Principal topics will include:
- The key characteristics of the Digital State, its appeal and how it differs from its predecessor.
- Digital State case studies from a diverse array of countries and political systems in areas such as criminal justice, immigration, identification and social protection and their specific, contextualized, human rights risks.
- The Digital State and recurrent human rights concerns, including: access barriers, lack of transparency, lack of reason-giving, discrimination, alienation and challenges related to redress and accountability.
- The role of the private sector in designing, enabling and profiting from the Digital State and the ascendancy of Big Tech and its challenge to the State, law and human rights.
- The response to the Digital State by UN human rights mechanisms and global human rights standard-setting relevant to the Digital State.
- Litigating the Digital State and non-judicial advocacy strategies by human rights and social justice organizations and movements.
- Fulfilling human rights in the 21st century: embracing the Digital Welfare State?
Intended learning outcomes
A student who has successfully completed this subject will:
- Have a sophisticated understanding of the digital transformation of the State and some of the main human rights challenges posed by the Digital State.
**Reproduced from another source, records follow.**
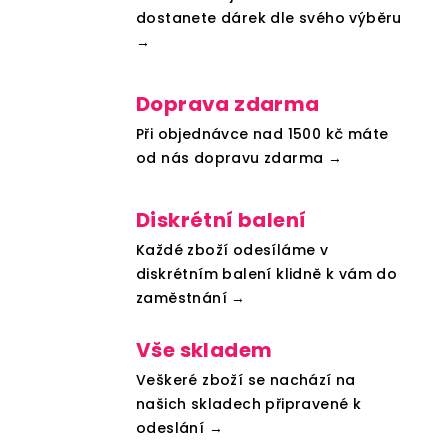
dostanete dárek dle svého výběru
→
Doprava zdarma
Při objednávce nad 1500 kč máte
od nás dopravu zdarma →
Diskrétní balení
Každé zboží odesíláme v
diskrétním balení klidně k vám do
zaměstnání →
Vše skladem
Veškeré zboží se nachází na
našich skladech připravené k
odeslání →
- Have a sophisticated understanding of the legal, political and practical challenges ensuring human rights accountability in the Digital State.
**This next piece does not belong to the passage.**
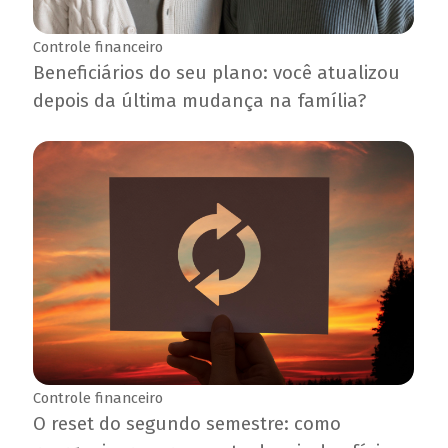
Controle financeiro
Beneficiários do seu plano: você atualizou
depois da última mudança na família?
Controle financeiro
O reset do segundo semestre: como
- Understand how the Digital State poses a particular danger to the human rights of those individuals living in poverty or who are otherwise marginalized in society.
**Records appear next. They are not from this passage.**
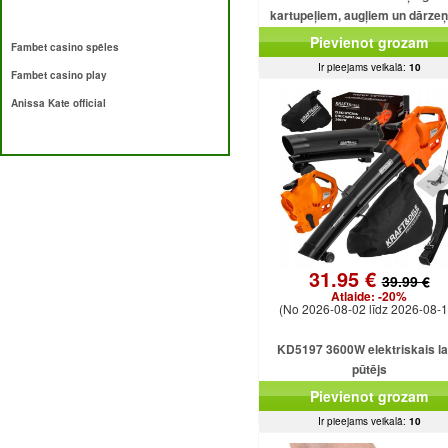
kartupeļiem, augļiem un dārze
Pievienot grozam
Fambet casino spēles
Ir pieejams veikalā:
10
Fambet casino play
Anissa Kate official
31.95 €
39.99 €
Atlaide:
-20%
(No 2026-08-02 līdz 2026-08-1
KD5197 3600W elektriskais l
pūtējs
Pievienot grozam
Ir pieejams veikalā:
10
- Understand the relationship between the Digital State and corporations and its implications for the application of human rights norms.
- Gain insight into the increasing power of Big Tech and its apparent appeal to a form of statehood and how this could undermine the protection of human rights.
- Be aware of the workings of key UN human rights mechanisms as they relate to the debate on digital technologies and human rights.
- Be able to think strategically about judicial and non-judicial avenues for the human rights movement to promote human rights accountability in the Digital State.
- Appreciate the potential ways in which the digital transformation of the State may allow us to better protect and fulfil human rights.